ForbesScott Mendelson believes that The Great Gatsby will either tank or open flat or underwhelmingly next weekend. Not because the film is a problem in and of itself (although the consensus among those who attended Thursday night’s Gatsby premiere is not encouraging), but because the the release date of May 10th (or the 2nd weekend in May) exudes some kind of spooky mood pocket vibe that kills or wounds big Warner Bros. movies.

“The proverbial ‘second weekend of summer’ has been a pit stop for one high profile Warner Bros. disaster after another,” Mendelson writes. “It has given them almost nothing but pain for 15 years.” And yet, he adds, the second weekend of summer “isn’t completely cursed. There have been any number of smaller-scale pictures that had flourished, mostly because they didn’t need to be blockbusters to succeed.

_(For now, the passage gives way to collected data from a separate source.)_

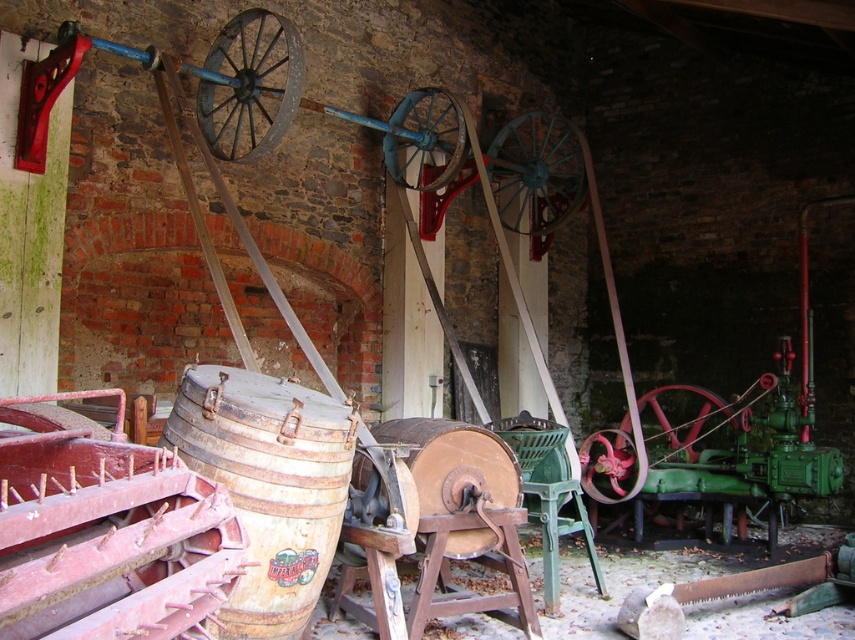 Question: Based on their relative distances, which object is farther from the metallic red wheel at center?

Choices:
 (A) wooden barrel at center
 (B) green painted metal wagon wheel at center right

Answer: (A)

Question: Does rusty metal wheel at upper left have a lesser width compared to green painted metal wagon wheel at center right?

Choices:
 (A) no
 (B) yes

Answer: (B)

Question: Considering the real-world distances, which object is closest to the metallic red wheel at center?

Choices:
 (A) rusty wooden barrel at center-left
 (B) rusty metal wheel at upper left

Answer: (A)

Question: Can you confirm if rustic wooden wheel at center is positioned below metallic red wheel at center?

Choices:
 (A) no
 (B) yes

Answer: (A)

Question: Which object is closer to the camera taking this photo?

Choices:
 (A) green painted metal wagon wheel at center right
 (B) metallic red wheel at center

Answer: (B)

Question: Is rusty metal wheel at upper left above rustic wooden wheel at center?

Choices:
 (A) yes
 (B) no

Answer: (A)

The Great Gatsby “isn’t traditional counter-programming,” he notes. ‘Yes it’s a literary period piece drama in a summer of fantasy adventures, but it’s also a $120 million 3D spectacle. Correlation isn’t causation, but history is not on the side of Baz Luhrmann’s latest adaptation. Obviously the film may very well under-perform in the states only to flourish overseas. But purely from a domestic point of view, it seems beyond odd that Warner Bros. seems to keep tempting fate by attempting to open expensive summer movies during a period where audiences have rejected their pictures in favor of the summer kick-off film again and again.

“If the pattern holds, The Great Gatsby is doomed.”